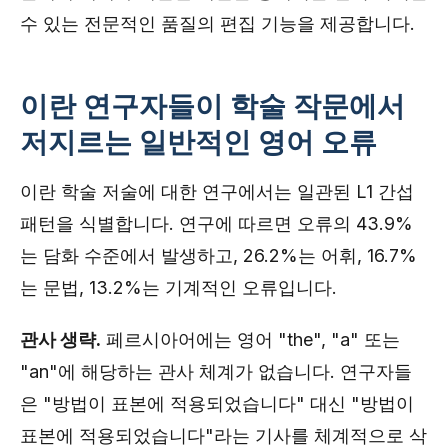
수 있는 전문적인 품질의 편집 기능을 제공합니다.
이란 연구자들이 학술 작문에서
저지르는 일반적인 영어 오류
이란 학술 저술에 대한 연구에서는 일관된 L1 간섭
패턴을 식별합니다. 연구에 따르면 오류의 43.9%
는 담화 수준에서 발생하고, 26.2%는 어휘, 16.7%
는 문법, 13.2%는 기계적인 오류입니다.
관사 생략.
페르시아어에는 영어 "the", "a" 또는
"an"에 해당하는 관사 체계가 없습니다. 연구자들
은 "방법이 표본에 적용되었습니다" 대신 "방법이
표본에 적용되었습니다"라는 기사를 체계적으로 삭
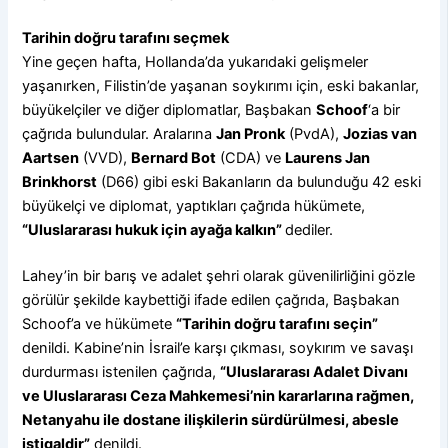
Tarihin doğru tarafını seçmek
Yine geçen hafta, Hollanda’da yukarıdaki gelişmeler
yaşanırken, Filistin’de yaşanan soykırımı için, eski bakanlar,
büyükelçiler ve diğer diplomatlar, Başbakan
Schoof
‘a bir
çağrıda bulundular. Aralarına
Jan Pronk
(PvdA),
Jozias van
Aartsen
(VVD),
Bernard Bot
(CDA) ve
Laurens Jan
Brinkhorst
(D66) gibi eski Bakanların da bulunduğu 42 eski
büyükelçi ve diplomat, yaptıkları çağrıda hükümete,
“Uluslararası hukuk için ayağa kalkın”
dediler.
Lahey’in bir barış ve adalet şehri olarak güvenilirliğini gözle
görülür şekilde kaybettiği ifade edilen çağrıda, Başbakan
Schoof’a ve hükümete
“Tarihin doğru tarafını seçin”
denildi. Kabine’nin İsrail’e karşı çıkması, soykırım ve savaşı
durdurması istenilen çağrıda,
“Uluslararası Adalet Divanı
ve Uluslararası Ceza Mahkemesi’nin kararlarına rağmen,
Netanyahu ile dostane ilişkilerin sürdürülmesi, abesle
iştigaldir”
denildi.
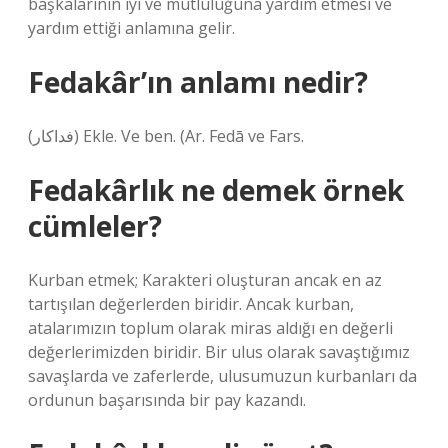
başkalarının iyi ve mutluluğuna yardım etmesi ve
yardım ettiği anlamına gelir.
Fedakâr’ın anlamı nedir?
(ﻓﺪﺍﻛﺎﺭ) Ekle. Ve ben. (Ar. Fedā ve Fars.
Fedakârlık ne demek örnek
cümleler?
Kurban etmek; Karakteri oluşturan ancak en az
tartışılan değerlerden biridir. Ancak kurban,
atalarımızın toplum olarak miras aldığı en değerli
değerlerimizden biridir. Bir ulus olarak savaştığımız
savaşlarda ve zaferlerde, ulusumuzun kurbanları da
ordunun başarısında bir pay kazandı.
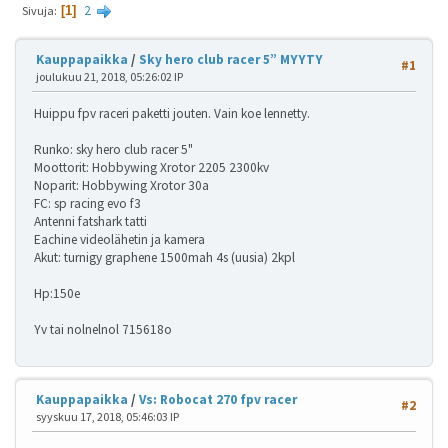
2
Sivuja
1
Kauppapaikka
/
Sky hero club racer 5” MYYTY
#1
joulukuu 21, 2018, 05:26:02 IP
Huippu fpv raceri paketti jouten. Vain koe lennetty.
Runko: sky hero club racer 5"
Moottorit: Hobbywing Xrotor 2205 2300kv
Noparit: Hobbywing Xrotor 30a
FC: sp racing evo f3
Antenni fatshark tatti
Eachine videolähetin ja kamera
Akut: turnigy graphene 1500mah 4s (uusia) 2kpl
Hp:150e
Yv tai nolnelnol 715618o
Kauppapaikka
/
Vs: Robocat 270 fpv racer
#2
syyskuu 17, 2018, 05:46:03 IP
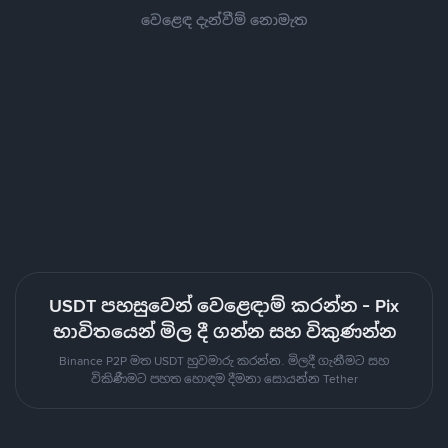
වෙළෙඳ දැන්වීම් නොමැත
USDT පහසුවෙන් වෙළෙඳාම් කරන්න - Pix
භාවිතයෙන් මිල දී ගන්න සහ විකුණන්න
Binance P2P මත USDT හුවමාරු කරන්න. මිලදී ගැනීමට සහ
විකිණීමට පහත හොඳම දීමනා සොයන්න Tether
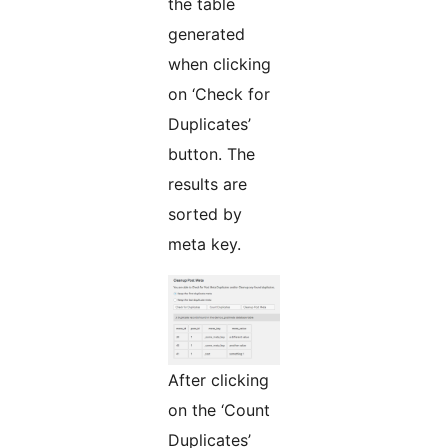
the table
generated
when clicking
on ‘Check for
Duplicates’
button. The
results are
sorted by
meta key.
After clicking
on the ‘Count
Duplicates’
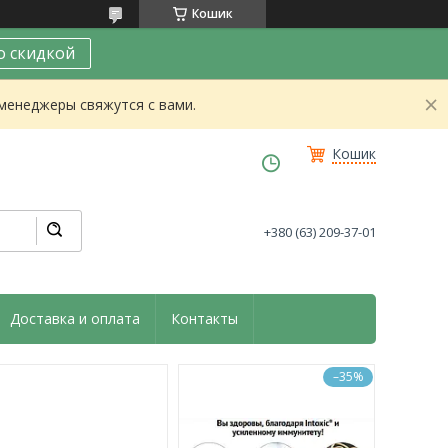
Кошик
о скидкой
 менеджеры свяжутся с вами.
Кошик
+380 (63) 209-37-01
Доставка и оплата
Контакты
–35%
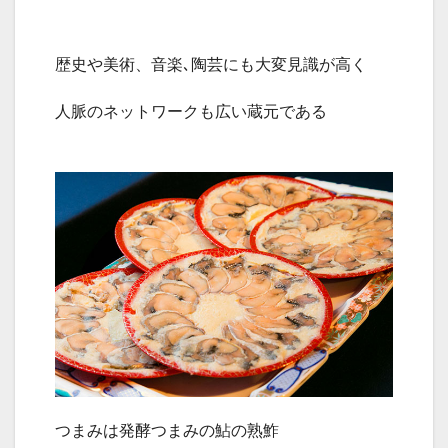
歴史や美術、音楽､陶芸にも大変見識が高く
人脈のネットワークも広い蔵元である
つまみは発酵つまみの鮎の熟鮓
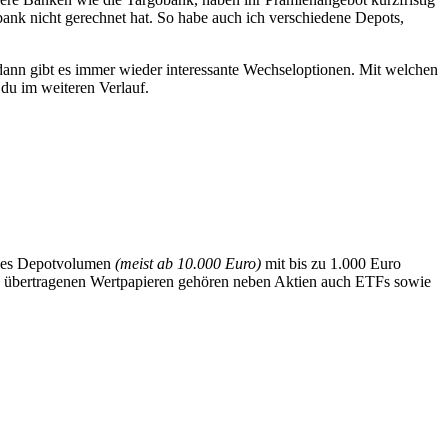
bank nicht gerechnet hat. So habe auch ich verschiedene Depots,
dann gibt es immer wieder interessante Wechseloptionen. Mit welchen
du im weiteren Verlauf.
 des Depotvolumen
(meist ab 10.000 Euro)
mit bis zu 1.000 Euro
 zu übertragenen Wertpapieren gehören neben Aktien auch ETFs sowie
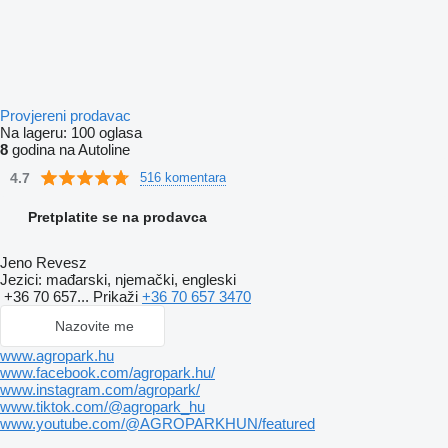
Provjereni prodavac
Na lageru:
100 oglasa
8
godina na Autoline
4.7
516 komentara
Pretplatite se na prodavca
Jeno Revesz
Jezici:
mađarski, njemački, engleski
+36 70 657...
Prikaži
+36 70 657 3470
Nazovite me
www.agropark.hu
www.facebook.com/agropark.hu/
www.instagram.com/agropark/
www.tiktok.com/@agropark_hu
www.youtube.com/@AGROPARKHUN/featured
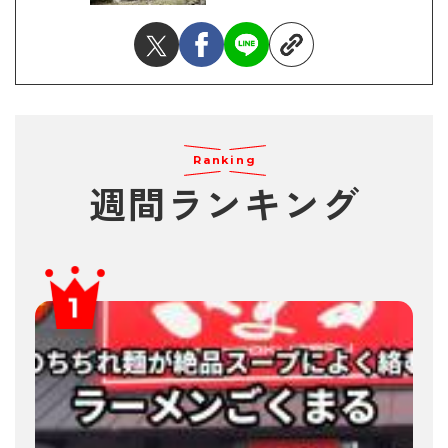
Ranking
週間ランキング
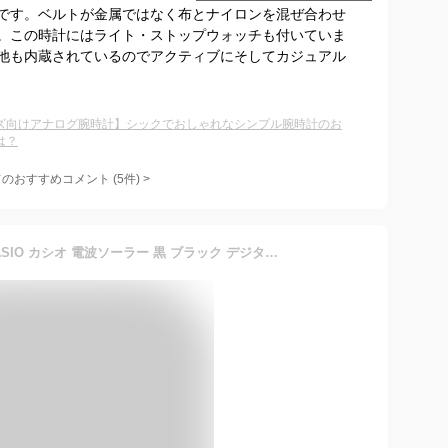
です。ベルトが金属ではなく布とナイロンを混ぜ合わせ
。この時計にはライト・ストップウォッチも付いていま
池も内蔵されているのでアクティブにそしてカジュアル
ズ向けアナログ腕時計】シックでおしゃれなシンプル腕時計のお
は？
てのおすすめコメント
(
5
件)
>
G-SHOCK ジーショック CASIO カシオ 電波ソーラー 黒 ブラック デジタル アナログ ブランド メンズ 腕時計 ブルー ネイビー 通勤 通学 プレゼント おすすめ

◇ ◇ ◇ ◇ ◇

- **WHAT TO PRODUCE**:
Lines of the data above that include the string "hero" must each be copied.

- **OUTPUT FOR THIS TASK**:
Sky hero club racer 5” MYYTY
Runko: sky hero club racer 5"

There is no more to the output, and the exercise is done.